Pen menatapnya, tapi tak benar-benar melihatnya. Pandangannya kosong, seolah terjebak dalam dunianya sendiri.

Orang-orang di sekitar mereka mulai memperhatikan situasi itu dengan lebih serius.

"Pen... Bilang saja padaku, siapa orang yang kau lihat... Depresi itu telah membuat dampak halusinasi untukmu... Dia akan mengganggumu jika kau tidak beri tahu aku siapa yang mengganggu!!" Ezra berbicara lebih keras, berusaha membuat Pen sadar.

Namun, bagi Pen, suara Ezra terasa semakin jauh. Semakin samar.

Di sekelilingnya, bisikan-bisikan semakin nyaring.

"Apa yang terjadi? Pen punya depresi?"

"Jadi, pria itu adalah dokternya?"

"Gadis seperti ini punya depresi."

"Kasihan sekali."

Bisikan-bisikan itu menusuk pikirannya seperti jarum tajam. Mereka terdengar seperti suara orang-orang di sekelilingnya, tapi juga terasa seperti sesuatu yang lebih mengerikan.

"Tidak!!! Hentikan!!!"

Pen tiba-tiba menjerit, menutup telinganya. Ia berlutut di tanah dengan tubuh gemetar. Ketakutan memenuhi wajahnya, dan matanya yang biasanya bersinar kini tampak gelap—kosong, seolah sedang berada di tempat lain.

Pupil matanya bergetar, napasnya memburu.

Ezra yang melihatnya langsung bereaksi.

"Pen?" panggilnya, tapi gadis itu hanya tetap di tempatnya, seolah tak lagi mendengar suara dunia nyata.

Ezra menatapnya dengan ekspresi khawatir yang mendalam. Ia menarik napas dalam, lalu dengan cepat berlutut di depan Pen.

"Aku akan membawamu. Maaf..." katanya pelan, lalu tanpa ragu, ia mengangkat tubuh Pen dan menggendongnya dengan hati-hati.

Pen tidak bereaksi. Ia hanya diam, tubuhnya terasa lemah, seolah kehilangan semua energi.

Orang-orang di sekitar mereka hanya bisa terdiam, menonton dengan tatapan tak percaya.

Mereka semua tahu... Sebuah rumor baru akan segera tersebar.

 

Malamnya, keheningan menyelimuti ruangan luas itu. Cahaya lampu temaram memberikan kesan hangat, tapi bagi Pen, semua terasa asing.

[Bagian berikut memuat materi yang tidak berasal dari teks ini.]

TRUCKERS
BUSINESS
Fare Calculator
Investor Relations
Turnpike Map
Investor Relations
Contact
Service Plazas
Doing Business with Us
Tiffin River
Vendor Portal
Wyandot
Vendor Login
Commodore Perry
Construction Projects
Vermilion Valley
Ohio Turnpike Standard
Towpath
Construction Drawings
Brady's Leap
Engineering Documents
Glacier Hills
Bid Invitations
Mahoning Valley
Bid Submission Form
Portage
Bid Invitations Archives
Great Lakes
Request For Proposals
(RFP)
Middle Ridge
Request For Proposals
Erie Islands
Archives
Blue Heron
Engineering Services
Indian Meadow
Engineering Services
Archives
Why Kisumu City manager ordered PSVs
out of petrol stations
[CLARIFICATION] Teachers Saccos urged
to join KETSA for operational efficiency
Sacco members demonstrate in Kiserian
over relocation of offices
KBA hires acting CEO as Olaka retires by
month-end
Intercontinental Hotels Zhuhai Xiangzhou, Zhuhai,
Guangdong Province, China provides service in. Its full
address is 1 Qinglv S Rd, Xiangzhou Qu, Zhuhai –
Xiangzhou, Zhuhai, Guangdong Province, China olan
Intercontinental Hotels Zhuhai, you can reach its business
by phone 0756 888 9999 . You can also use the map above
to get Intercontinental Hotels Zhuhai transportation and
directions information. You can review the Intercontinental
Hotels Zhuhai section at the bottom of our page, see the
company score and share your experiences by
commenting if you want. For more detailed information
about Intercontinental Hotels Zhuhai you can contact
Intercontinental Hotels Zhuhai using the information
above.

Ia terbangun perlahan di atas ranjang besar. Kelopak matanya terasa berat, pikirannya masih terasa kabur.

Ia duduk perlahan, memegang kepalanya yang terasa pening. "Apa yang terjadi?" pikirnya, matanya melirik ke sekeliling ruangan.

Tiba-tiba, suara pintu terbuka membuatnya tersentak.

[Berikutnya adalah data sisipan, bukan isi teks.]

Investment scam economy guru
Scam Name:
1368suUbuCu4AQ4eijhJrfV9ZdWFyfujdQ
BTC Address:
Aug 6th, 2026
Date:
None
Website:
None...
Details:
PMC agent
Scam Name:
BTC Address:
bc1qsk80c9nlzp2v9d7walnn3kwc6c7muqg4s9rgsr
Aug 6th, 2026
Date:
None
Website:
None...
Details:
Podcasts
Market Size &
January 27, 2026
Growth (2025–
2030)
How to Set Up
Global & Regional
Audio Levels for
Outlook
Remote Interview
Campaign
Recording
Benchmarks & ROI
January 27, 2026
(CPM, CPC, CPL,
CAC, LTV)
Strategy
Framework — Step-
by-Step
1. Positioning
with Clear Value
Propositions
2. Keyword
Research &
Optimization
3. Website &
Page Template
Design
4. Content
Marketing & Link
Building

Ezra masuk, membawa secangkir teh hangat. Uapnya masih mengepul, memenuhi ruangan dengan aroma yang menenangkan.

"Oh... Kau sudah bangun. Minumlah ini dulu," katanya dengan suara lembut, mendekat ke arahnya.

Pen menatapnya ragu, tubuhnya sedikit menegang.

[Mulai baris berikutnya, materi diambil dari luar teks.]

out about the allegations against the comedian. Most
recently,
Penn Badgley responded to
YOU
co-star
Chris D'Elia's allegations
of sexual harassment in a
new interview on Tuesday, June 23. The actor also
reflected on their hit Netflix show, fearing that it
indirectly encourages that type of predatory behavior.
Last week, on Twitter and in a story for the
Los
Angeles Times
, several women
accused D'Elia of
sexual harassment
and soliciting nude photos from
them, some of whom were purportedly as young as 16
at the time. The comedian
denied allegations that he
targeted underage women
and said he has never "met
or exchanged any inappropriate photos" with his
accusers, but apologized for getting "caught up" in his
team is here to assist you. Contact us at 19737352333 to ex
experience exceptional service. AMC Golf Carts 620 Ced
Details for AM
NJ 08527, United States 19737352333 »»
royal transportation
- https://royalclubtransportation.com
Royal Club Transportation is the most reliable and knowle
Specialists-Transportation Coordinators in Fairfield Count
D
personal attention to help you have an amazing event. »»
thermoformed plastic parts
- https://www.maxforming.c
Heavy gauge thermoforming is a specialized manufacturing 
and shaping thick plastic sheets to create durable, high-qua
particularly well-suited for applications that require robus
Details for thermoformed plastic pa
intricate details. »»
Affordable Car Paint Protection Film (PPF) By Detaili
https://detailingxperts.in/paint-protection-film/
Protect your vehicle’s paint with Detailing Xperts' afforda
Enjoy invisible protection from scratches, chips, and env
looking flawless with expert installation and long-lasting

"Tak apa, Pen. Kau akan lebih baik dengan ini," kata Ezra lagi, meyakinkannya.

Akhirnya, Pen perlahan mengambil cangkir itu dan mulai meminumnya.

Ezra duduk di sampingnya, menatapnya dengan penuh perhatian.

"Sekarang katakan padaku... Bagaimana perasaanmu?"

Pen hanya menggeleng, menolak mengatakan apa pun.

Ezra terdiam. Kekhawatiran masih terpancar dari matanya.